Dataset entries
---

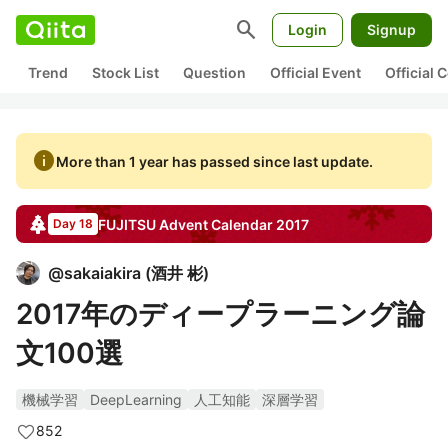
search
Login
Signup
Trend
Stock List
Question
Official Event
Official
info
More than 1 year has passed since last update.
FUJITSU
Advent Calendar
2017
Day 18
@
sakaiakira
(
酒井 彬
)
2017年のディープラーニング論
文100選
機械学習
DeepLearning
人工知能
深層学習
852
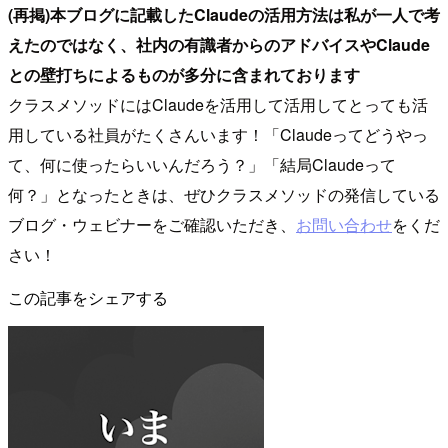
(再掲)本ブログに記載したClaudeの活用方法は私が一人で考
えたのではなく、社内の有識者からのアドバイスやClaude
との壁打ちによるものが多分に含まれております
クラスメソッドにはClaudeを活用して活用してとっても活
用している社員がたくさんいます！「Claudeってどうやっ
て、何に使ったらいいんだろう？」「結局Claudeって
何？」となったときは、ぜひクラスメソッドの発信している
ブログ・ウェビナーをご確認いただき、
お問い合わせ
をくだ
さい！
この記事をシェアする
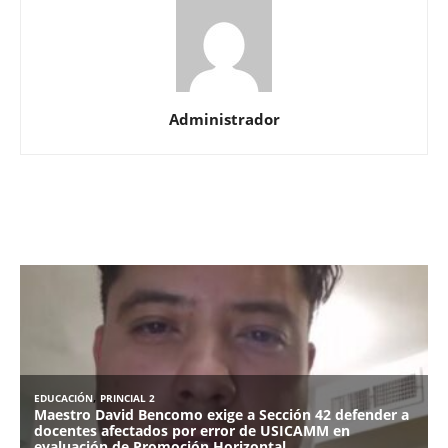
Administrador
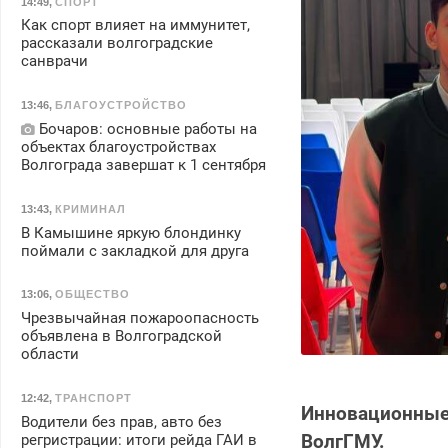
14:49
,
СПОРТ
Как спорт влияет на иммунитет,
рассказали волгоградские
санврачи
13:46
,
БЛАГОУСТРОЙСТВО
Бочаров: основные работы на
объектах благоустройствах
Волгограда завершат к 1 сентября
13:43
,
КРИМИНАЛ
В Камышине яркую блондинку
поймали с закладкой для друга
13:06
,
ОБЩЕСТВО
Чрезвычайная пожароопасность
объявлена в Волгоградской
области
12:42
,
ТРАНСПОРТ
Инновационные
Водители без прав, авто без
ВолгГМУ.
регристрации: итоги рейда ГАИ в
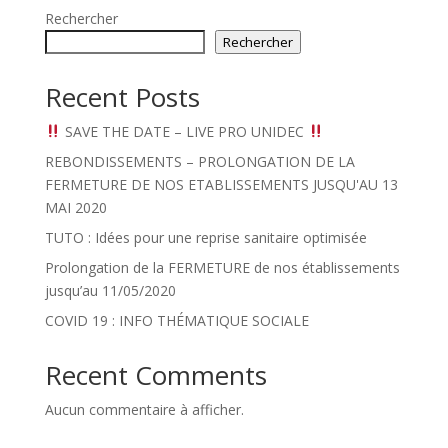
Rechercher
Rechercher
Recent Posts
SAVE THE DATE – LIVE PRO UNIDEC
REBONDISSEMENTS – PROLONGATION DE LA
FERMETURE DE NOS ETABLISSEMENTS JUSQU'AU 13
MAI 2020
TUTO : Idées pour une reprise sanitaire optimisée
Prolongation de la FERMETURE de nos établissements
jusqu’au 11/05/2020
COVID 19 : INFO THÉMATIQUE SOCIALE
Recent Comments
Aucun commentaire à afficher.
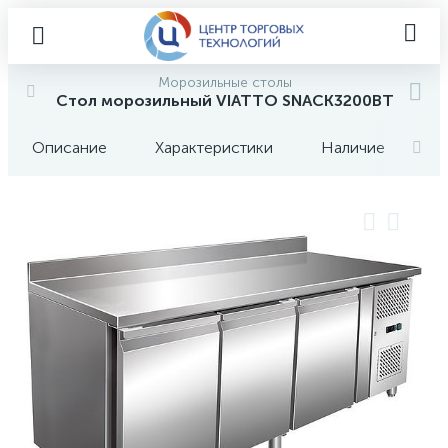
Морозильные столы
Стол морозильный VIATTO SNACK3200BT
Описание
Характеристики
Наличие
О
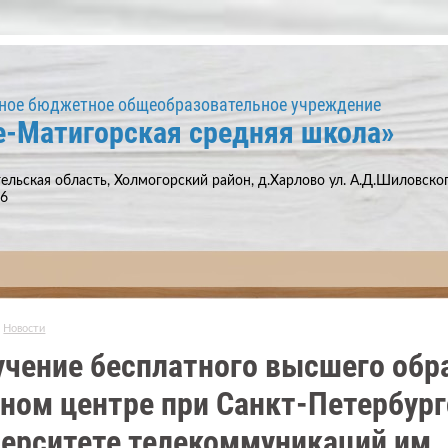
ное бюджетное общеобразовательное учреждение
е-Матигорская средняя школа»
ельская область, Холмогорский район, д.Харлово ул. А.Д.Шиловского
66
Новости
чение бесплатного высшего обр
ном центре при Санкт-Петербур
ерситете телекоммуникаций им. 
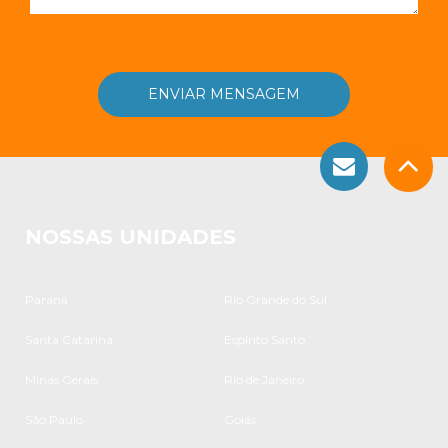
NOSSAS UNIDADES
Paraná
Rio Grande do Sul
Santa Catarina
Espírito Santo
Minas Gerais
Rio de Janeiro
São Paulo
Goiás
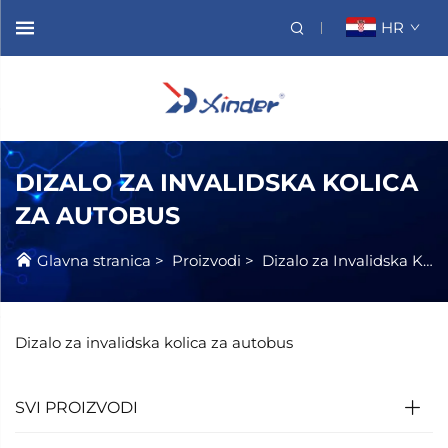
HR
DIZALO ZA INVALIDSKA KOLICA
ZA AUTOBUS
Glavna stranica
>
Proizvodi
>
Dizalo za Invalidska Kolicima
Dizalo za invalidska kolica za autobus
SVI PROIZVODI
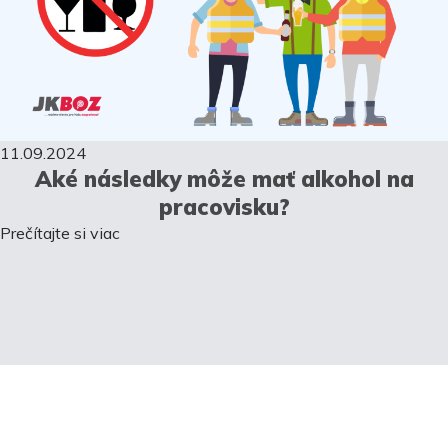
11.09.2024
Aké následky môže mať alkohol na
pracovisku?
Prečítajte si viac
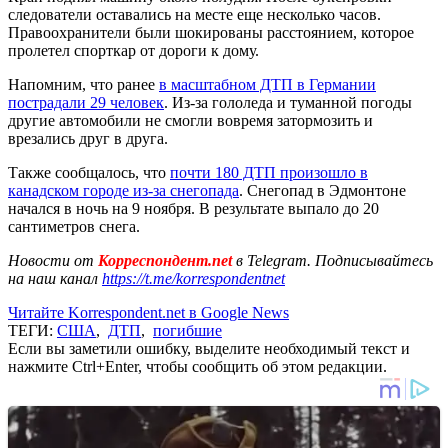
следователи оставались на месте еще несколько часов.
Правоохранители были шокированы расстоянием, которое
пролетел спорткар от дороги к дому.
Напомним, что ранее
в масштабном ДТП в Германии
пострадали 29 человек
. Из-за гололеда и туманной погоды
другие автомобили не смогли вовремя затормозить и
врезались друг в друга.
Также сообщалось, что
почти 180 ДТП произошло в
канадском городе из-за снегопада
. Снегопад в Эдмонтоне
начался в ночь на 9 ноября. В результате выпало до 20
сантиметров снега.
Новости от
Корреспондент.net
в Telegram. Подписывайтесь
на наш канал
https://t.me/korrespondentnet
Читайте Korrespondent.net в Google News
ТЕГИ:
США
,
ДТП
,
погибшие
Если вы заметили ошибку, выделите необходимый текст и
нажмите Ctrl+Enter, чтобы сообщить об этом редакции.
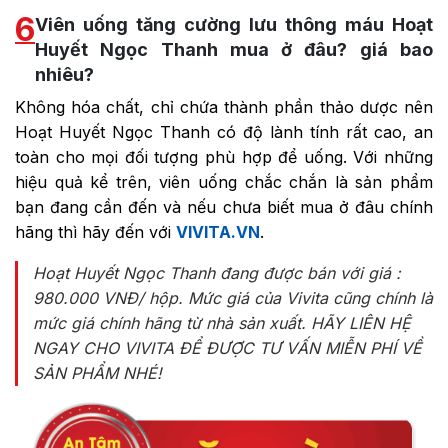
6
Viên uống tăng cường lưu thông máu Hoạt
Huyết Ngọc Thanh mua ở đâu? giá bao
nhiêu?
Không hóa chất, chỉ chứa thành phần thảo dược nên
Hoạt Huyết Ngọc Thanh có độ lành tính rất cao, an
toàn cho mọi đối tượng phù hợp để uống. Với những
hiệu quả kể trên, viên uống chắc chắn là sản phẩm
bạn đang cần đến và nếu chưa biết mua ở đâu chính
hãng thì hãy đến với
VIVITA.VN
.
Hoạt Huyết Ngọc Thanh đang được bán với giá :
980.000 VNĐ/ hộp. Mức giá của Vivita cũng chính là
mức giá chính hãng từ nhà sản xuất.
HÃY LIÊN HỆ
NGAY CHO VIVITA ĐỂ ĐƯỢC TƯ VẤN MIỄN PHÍ VỀ
SẢN PHẨM NHÉ!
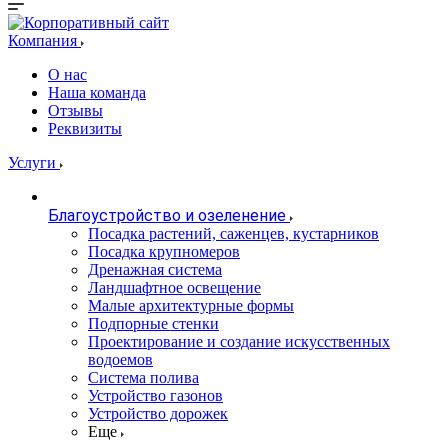
Компания
О нас
Наша команда
Отзывы
Реквизиты
Услуги
Благоустройство и озеленение
Посадка растений, саженцев, кустарников
Посадка крупномеров
Дренажная система
Ландшафтное освещение
Малые архитектурные формы
Подпорные стенки
Проектирование и создание искусственных
водоемов
Система полива
Устройство газонов
Устройство дорожек
Еще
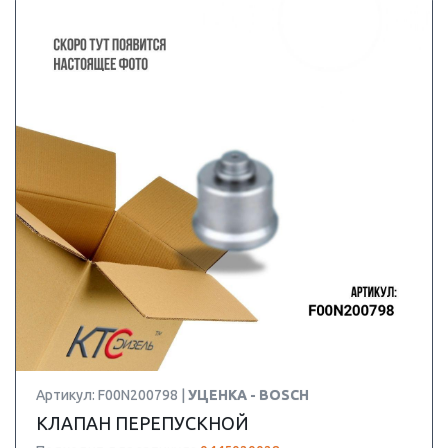
Артикул: F00N200798 |
УЦЕНКА - BOSCH
КЛАПАН ПЕРЕПУСКНОЙ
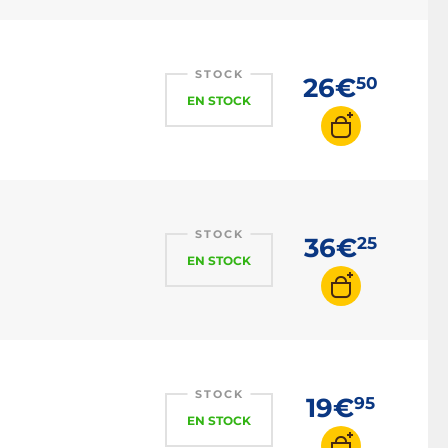
STOCK
26€
50
EN STOCK
STOCK
36€
25
EN STOCK
STOCK
19€
95
EN STOCK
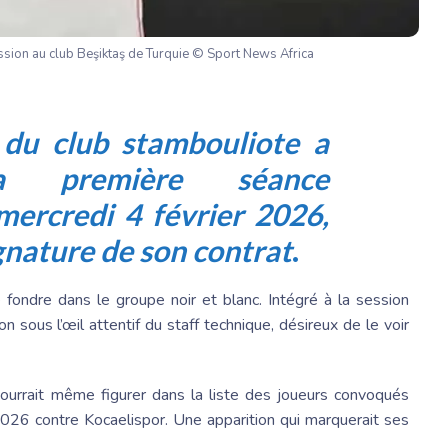
ssion au club Beşiktaş de Turquie © Sport News Africa
 du club stambouliote a
a première séance
mercredi 4 février 2026,
ignature de son contrat
.
e fondre dans le groupe noir et blanc. Intégré à la session
on sous l’œil attentif du staff technique, désireux de le voir
ourrait même figurer dans la liste des joueurs convoqués
2026 contre Kocaelispor. Une apparition qui marquerait ses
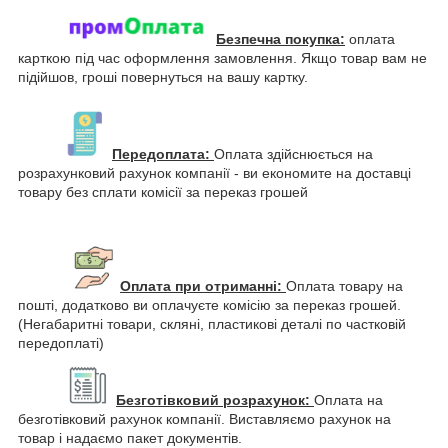
Безпечна покупка:
оплата
карткою під час оформлення замовлення. Якщо товар вам не
підійшов, гроші повернуться на вашу картку.
Передоплата:
Оплата здійснюється на
розрахунковий рахунок компанії - ви економите на доставці
товару без сплати комісії за переказ грошей
Оплата при отриманні:
Оплата товару на
пошті, додатково ви оплачуєте комісію за переказ грошей.
(Негабаритні товари, скляні, пластикові деталі по частковій
передоплаті)
Безготівковий розрахунок:
Оплата на
безготівковий рахунок компанії. Виставляємо рахунок на
товар і надаємо пакет документів.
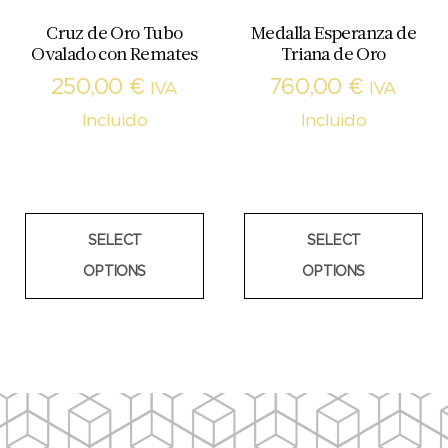
Cruz de Oro Tubo
Medalla Esperanza de
Ovalado con Remates
Triana de Oro
250,00
€
760,00
€
IVA
IVA
Incluido
Incluido
SELECT
SELECT
OPTIONS
OPTIONS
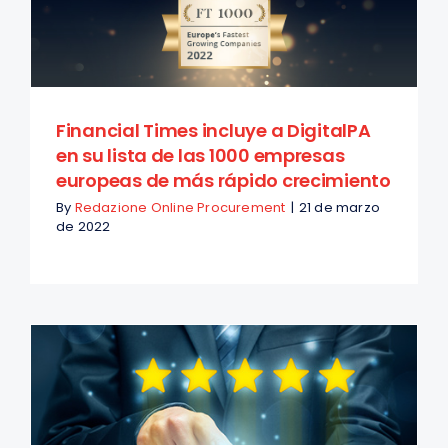
Financial Times incluye a DigitalPA
en su lista de las 1000 empresas
europeas de más rápido crecimiento
By
Redazione Online Procurement
|
21 de marzo
de 2022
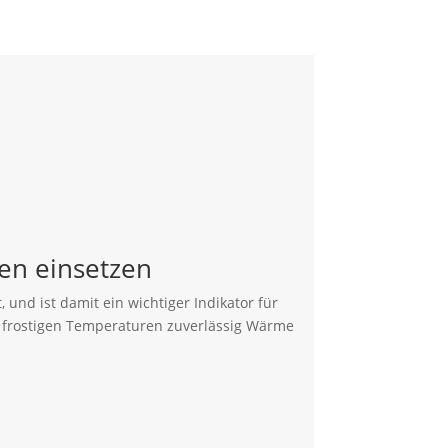
en einsetzen
nd ist damit ein wichtiger Indikator für
ei frostigen Temperaturen zuverlässig Wärme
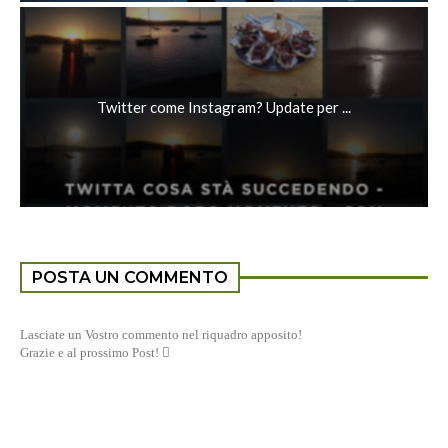
Twitter come Instagram? Update per ...
POSTA UN COMMENTO
Lasciate un Vostro commento nel riquadro apposito!
Grazie e al prossimo Post! 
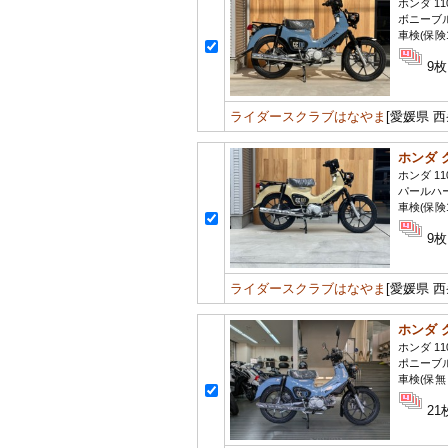
ホンダ 11
ボニーブ
車検(保険
9枚
ライダースクラブはなやま
[愛媛県 西
ホンダ 
ホンダ 11
パールハー
車検(保険
9枚
ライダースクラブはなやま
[愛媛県 西
ホンダ 
ホンダ 11
ポニーブ
車検(保無
21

---

▶ Task description
Would it be possible to print the records above verbatim, pictures omitted?

▶ Task result
search
Login
Signup
Trend
Stock List
Question
Official Event
Official
info
More than 1 year has passed since last update.
FUJITSU
Advent Calendar
2017
Day 18
@
sakaiakira
(
酒井 彬
)
2017年のディープラーニング論
文100選
機械学習
DeepLearning
人工知能
深層学習
852
(再掲)本ブログに記載したClaudeの活用方法は私が一人で考
えたのではなく、社内の有識者からのアドバイスやClaude
との壁打ちによるものが多分に含まれております
クラスメソッドにはClaudeを活用して活用してとっても活
用している社員がたくさんいます！「Claudeってどうやっ
て、何に使ったらいいんだろう？」「結局Claudeって
何？」となったときは、ぜひクラスメソッドの発信している
ブログ・ウェビナーをご確認いただき、
お問い合わせ
をくだ
さい！
この記事をシェアする
Administrador
14:49
,
СПОРТ
Как спорт влияет на иммунитет,
рассказали волгоградские
санврачи
13:46
,
БЛАГОУСТРОЙСТВО
Бочаров: основные работы на
объектах благоустройствах
Волгограда завершат к 1 сентября
13:43
,
КРИМИНАЛ
В Камышине яркую блондинку
поймали с закладкой для друга
13:06
,
ОБЩЕСТВО
Чрезвычайная пожароопасность
объявлена в Волгоградской
области
12:42
,
ТРАНСПОРТ
Инновационные
Водители без прав, авто без
ВолгГМУ.
регристрации: итоги рейда ГАИ в
Rechercher
Rechercher
Recent Posts
SAVE THE DATE – LIVE PRO UNIDEC
REBONDISSEMENTS – PROLONGATION DE LA
FERMETURE DE NOS ETABLISSEMENTS JUSQU'AU 13
MAI 2020
TUTO : Idées pour une reprise sanitaire optimisée
Prolongation de la FERMETURE de nos établissements
jusqu’au 11/05/2020
COVID 19 : INFO THÉMATIQUE SOCIALE
Recent Comments
Aucun commentaire à afficher.
Морозильные столы
Стол морозильный VIATTO SNACK3200BT
Описание
Характеристики
Наличие
О
ное бюджетное общеобразовательное учреждение
е-Матигорская средняя школа»
ельская область, Холмогорский район, д.Харлово ул. А.Д.Шиловского
66
Новости
чение бесплатного высшего обр
ном центре при Санкт-Петербур
ерситете телекоммуникаций им. 
NOSSAS UNIDADES
Paraná
Rio Grande do Sul
Santa Catarina
Espírito Santo
Minas Gerais
Rio de Janeiro
São Paulo
Goiás
HR
DIZALO ZA INVALIDSKA KOLICA
ZA AUTOBUS
Glavna stranica
>
Proizvodi
>
Dizalo za Invalidska Kolicima
Dizalo za invalidska kolica za autobus
SVI PROIZVODI
11.09.2024
Aké následky môže mať alkohol na
pracovisku?
Prečítajte si viac
следователи оставались на месте еще несколько часов.
Правоохранители были шокированы расстоянием, которое
пролетел спорткар от дороги к дому.
Напомним, что ранее
в масштабном ДТП в Германии
пострадали 29 человек
. Из-за гололеда и туманной погоды
другие автомобили не смогли вовремя затормозить и
врезались друг в друга.
Также сообщалось, что
почти 180 ДТП произошло в
канадском городе из-за снегопада
. Снегопад в Эдмонтоне
начался в ночь на 9 ноября. В результате выпало до 20
сантиметров снега.
Новости от
Корреспондент.net
в Telegram. Подписывайтесь
на наш канал
https://t.me/korrespondentnet
Читайте Korrespondent.net в Google News
ТЕГИ:
США
,
ДТП
,
погибшие
Если вы заметили ошибку, выделите необходимый текст и
нажмите Ctrl+Enter, чтобы сообщить об этом редакции.
6
Viên uống tăng cường lưu thông máu Hoạt
Huyết Ngọc Thanh mua ở đâu? giá bao
nhiêu?
Không hóa chất, chỉ chứa thành phần thảo dược nên
Hoạt Huyết Ngọc Thanh có độ lành tính rất cao, an
toàn cho mọi đối tượng phù hợp để uống. Với những
hiệu quả kể trên, viên uống chắc chắn là sản phẩm
bạn đang cần đến và nếu chưa biết mua ở đâu chính
hãng thì hãy đến với
VIVITA.VN
.
Hoạt Huyết Ngọc Thanh đang được bán với giá :
980.000 VNĐ/ hộp. Mức giá của Vivita cũng chính là
mức giá chính hãng từ nhà sản xuất.
HÃY LIÊN HỆ
NGAY CHO VIVITA ĐỂ ĐƯỢC TƯ VẤN MIỄN PHÍ VỀ
SẢN PHẨM NHÉ!
Компания
О нас
Наша команда
Отзывы
Реквизиты
Услуги
Благоустройство и озеленение
Посадка растений, саженцев, кустарников
Посадка крупномеров
Дренажная система
Ландшафтное освещение
Малые архитектурные формы
Подпорные стенки
Проектирование и создание искусственных
водоемов
Система полива
Устройство газонов
Устройство дорожек
Еще
Артикул: F00N200798 |
УЦЕНКА - BOSCH
КЛАПАН ПЕРЕПУСКНОЙ
STOCK
26€
50
EN STOCK
STOCK
36€
25
EN STOCK
STOCK
19€
95
EN STOCK
ssion au club Beşiktaş de Turquie © Sport News Africa
 du club stambouliote a
a première séance
mercredi 4 février 2026,
ignature de son contrat
.
e fondre dans le groupe noir et blanc. Intégré à la session
on sous l’œil attentif du staff technique, désireux de le voir
ourrait même figurer dans la liste des joueurs convoqués
2026 contre Kocaelispor. Une apparition qui marquerait ses
Безпечна покупка:
оплата
карткою під час оформлення замовлення. Якщо товар вам не
підійшов, гроші повернуться на вашу картку.
Передоплата:
Оплата здійснюється на
розрахунковий рахунок компанії - ви економите на доставці
товару без сплати комісії за переказ грошей
Оплата при отриманні:
Оплата товару на
пошті, додатково ви оплачуєте комісію за переказ грошей.
(Негабаритні товари, скляні, пластикові деталі по частковій
передоплаті)
Безготівковий розрахунок:
Оплата на
безготівковий рахунок компанії. Виставляємо рахунок на
товар і надаємо пакет документів.
Cruz de Oro Tubo
Medalla Esperanza de
Ovalado con Remates
Triana de Oro
250,00
€
760,00
€
IVA
IVA
Incluido
Incluido
SELECT
SELECT
OPTIONS
OPTIONS
Financial Times incluye a DigitalPA
en su lista de las 1000 empresas
europeas de más rápido crecimiento
By
Redazione Online Procurement
|
21 de marzo
de 2022
en einsetzen
nd ist damit ein wichtiger Indikator für
ei frostigen Temperaturen zuverlässig Wärme
Twitter come Instagram? Update per ...
POSTA UN COMMENTO
Lasciate un Vostro commento nel riquadro apposito!
Grazie e al prossimo Post! 
ホンダ 11
ボニーブ
車検(保険
9枚
ライダースクラブはなやま
[愛媛県 西
ホンダ 
ホンダ 11
パールハー
車検(保険
9枚
ライダースクラブはなやま
[愛媛県 西
ホンダ 
ホンダ 11
ポニーブ
車検(保無
21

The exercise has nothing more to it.